Motivating Iraq’s Neighbors to the Table
Motivating Iraq’s Neighbors to the Table
To manage the national security threats associated with Iraq, the U.S. must engage in diplomacy with regional powers in the Middle East, says Brian Katulis.
This article originally appeared in The Washington Post on July 6, 2007.
Last week, Sens. Richard Lugar (R-IN) and George Voinovich (R-OH) broke with the Bush administration and called for the United States to begin redeploying troops from Iraq.
Though most observers focused on the senators’ call to start bringing U.S. troops home, less attention was paid to the second part of what Lugar and Voinovich said—that the United States needs to intensify its diplomatic efforts with Iraq’s neighbors to get them to play a more constructive role in the region.
This second component—stepped-up diplomacy to stabilize Iraq—is easier said than done. In a complicated region fraught with intense conflicts and tensions, Iraq’s internal conflicts have in some ways already become proxy wars for regional forces, pitting country versus country, Shi’a Muslims versus Sunni Muslims, and Arabs against Persians against Kurds.

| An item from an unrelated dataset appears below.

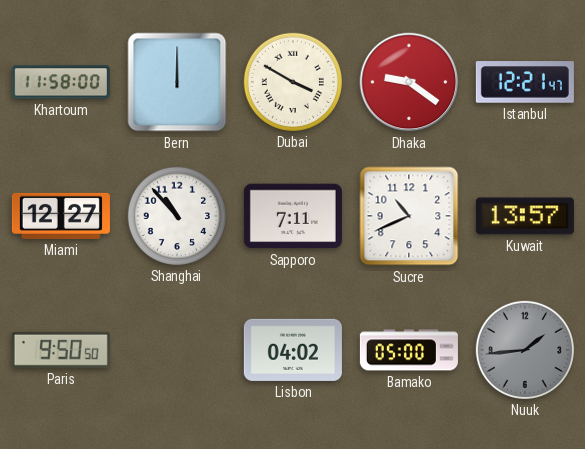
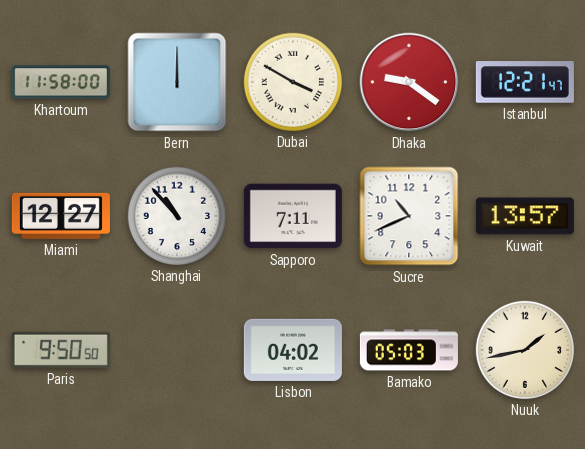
Bamako: 05:00 -> 05:03
Nuuk: 1:44 -> 1:43
Nuuk dial: grey -> cream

Unraveling these tensions will not be a simple task. In fact, achieving bipartisan consensus among America’s warring political factions may actually be easier than getting all of Iraq’s leaders and neighboring countries on the same page about the next steps in Iraq. But the United States should not shy away from these diplomatic challenges; international and regional diplomacy are a key to managing the national security threats associated with Iraq.
After much delay, the Bush administration finally began the process of reaching out to Iraq’s neighbors by participating in regional security conferences in Baghdad and Egypt earlier this spring. The U.S. ambassador to Iraq, Ryan Crocker, held limited bilateral discussions with Iran in late May. These moves represent steps in the right direction, but they are not nearly enough to address the complex set of issues related to Iraq. Two key ingredients are missing from these efforts: providing the right structure for support, and giving the right motivation for all of the countries involved.
How should the United States structure its efforts to forge a new international consensus on what to do about Iraq? President Bush should announce that he is willing to work with other global powers and all of Iraq’s neighbors to develop a new U.N. Security Council Resolution to replace the current one, which expires at the end of 2007. The current U.N. mandate legitimized the current U.S. military presence in Iraq, despite Saudi King Abdullah’s claims to the contrary when he called the U.S. troops an "illegitimate occupation" at an Arab summit conference this past March.
This new U.N. resolution should ensure that other countries do their share to help stabilize Iraq and the Middle East. It should include transparent, verifiable commitments by Iraq’s neighbors not to undermine Iraq’s security and territorial integrity, and it could aim to develop collaborative regional security initiatives to contain Iraq’s conflicts. A new resolution should also incorporate the International Compact for Iraq, a five-year plan launched earlier this spring with benchmarks for Iraq’s national reconciliation and economic reconstruction in return for formal commitments of support from the international community for Iraq.
What’s the best way to motivate other countries to act more constructively on Iraq? The United States should tell the world that it plans to redeploy its troops from Iraq within a specified time frame. This announcement will motivate countries to share the burden on Iraq. Leaders around the world and in the Middle East fear that the forthcoming U.S. military withdrawal from Iraq will lead to terrible consequences for their own countries’ interests. This fear is one of the few remaining sources of leverage and power that the United States has over these other countries.
It is time for the United States to capitalize on these fears and get others to do their share to advance their own countries’ self-interests in containing and managing Iraq’s conflicts. As Voinovich said last week, once Iraq’s neighbors "know we are genuinely leaving, I think all of a sudden the fear of God will descend upon them and say ‘We’ve got to get involved in this thing.’"
The main goal of this diplomatic shift is to ensure that the costs of intervening to exploit Iraq’s internal divisions are much higher than the benefits that could be gained from working collectively to contain, manage, and ultimately resolve Iraq’s conflicts.
More than four years of going it nearly alone in Iraq has undermined U.S. national security. With U.S. military readiness declining as U.S. ground troops feel the strain of extended deployments and the so-called "coalition of the willing" in tatters—only about 12,000 of the 25,000 troops from countries other than the United States remain in Iraq—the time has come for a strategic shift, rather than minor adjustments in military tactics.
The United States needs to forge a new international consensus on Iraq—one that recognizes the threats posed by Iraq, structures international action in a new U.N. resolution, and motivates other countries by sending a clear signal that the United States is leaving Iraq and leaving soon.
Brian Katulis is a senior fellow at the Center for American Progress and co-author of the Center’s new strategy for Iraq and the Middle East, "Strategic Reset."